Remarks on the comparison of software applicable for a linear regression analysis

Our illustrative example showed that even QBA software applicable to the same naive analysis can implement distinct QBA methods. All programs were straightforward to implement and instantly generated the results except for treatSens which took about 10 minutes to run when applied to a moderately-sized dataset (see the NHANES example in Additional file 1). All programs provided information about the amount of unmeasured confounding at the tipping points; however, treatSens, sensemakr and causalsens also provided information on the bias-adjusted results for any specified level of unmeasured confounding with minimal extra burden to the analyst.

Out of the five programs we compared sensemakr performs the most detailed QBA. It generates bias-adjusted results for prespecified levels of unmeasured confounding (similarly to treatSens and causalsens), reports a summary measure at prespecified tipping points (similarly to EValue and konfound) and conducts a QBA in a worse-case scenario of unmeasured confounding (similarly to EValue). Program EValue implements a flexible QBA which can be applied to a wide range of effect measures and makes minimal assumptions about the unmeasured confounding (e.g., allows U to be a modifier of the \(X-Y\) relationship). However, the downside of this flexibility is that the analyst may be unaware of the additional assumptions required when converting their effect measure to the risk ratio scale and it can be challenging to establish plausible values for its bias parameters (either from external data or from benchmarking). Also, a notable limitation of programs EValue and konfound is that they are restricted to establishing robustness to unmeasured confounding (i.e., cannot provide results adjusted for likely levels of unmeasured confounding) and konfound only considers sensitivity to changes in statistical significance. The upside of the programs’ simplicity is that they require only summary data and so can be easily applied to multiple published studies, with the EValue extended to random-effects meta analyses [55]. Three strengths of treatSens over the other programs are: (1) its imputation-style QBA method will be familiar to many analysts, (2) its bias parameters (i.e., regression coefficients) are more likely to be reported by published studies than the bias parameters of the other programs (e.g., partial \(R^2\) values), and (3) treatSens can also be applied when the analysis of interest is a non-parametric model (Bayesian additive regression tree). A potential weakness of treatSens is that it simulates U from a limited choice of joint distributions.

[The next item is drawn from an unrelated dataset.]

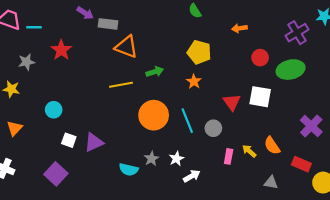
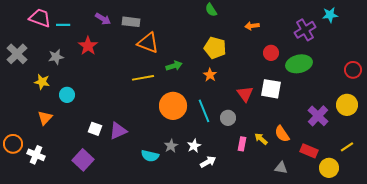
purple arrow: (85, 13) -> (103, 19), moved
cyan circle: (54, 110) -> (67, 95), moved

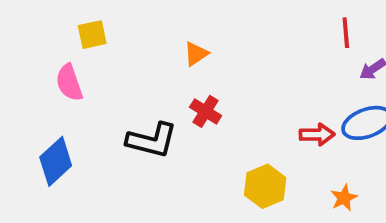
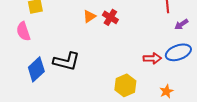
red cross: (206, 111) -> (110, 17), moved
blue diamond: (56, 161) -> (36, 69), moved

We compared software programs applicable when the analysis of interest is a linear regression since previous comparisons of QBA methods have primarily focused on analyses of binary outcomes [10, 21,22,23,24,25,26,27,28]. Of the software we compared, programs konfound and EValue can be applied to a binary outcome, with EValue also applicable when the exposure effect is a hazard ratio. Future work could compare QBA methodology for analyses of other types of outcomes such as survival and categorical outcomes.

QBA with benchmarking

Several programs in our review provided benchmark values to aid interpretation of the QBA results. Note that, sensemakr can provide benchmark bounds for its bias parameters based on a group of measured covariates which provides a useful aid when considering multiple unmeasured confounders. One noted issue with benchmarking is that the benchmarks tend to be based on the naive models, Y|XC and X|C, and do not adjust for the omission of U [32, 68]. See Cinelli and Hazelett for a discussion on why ignoring U can affect the benchmark values even when U is assumed to be independent of C [68]. Examples of QBAs using benchmarking that accounts for the omission of U include sensemakr, [32], and [83].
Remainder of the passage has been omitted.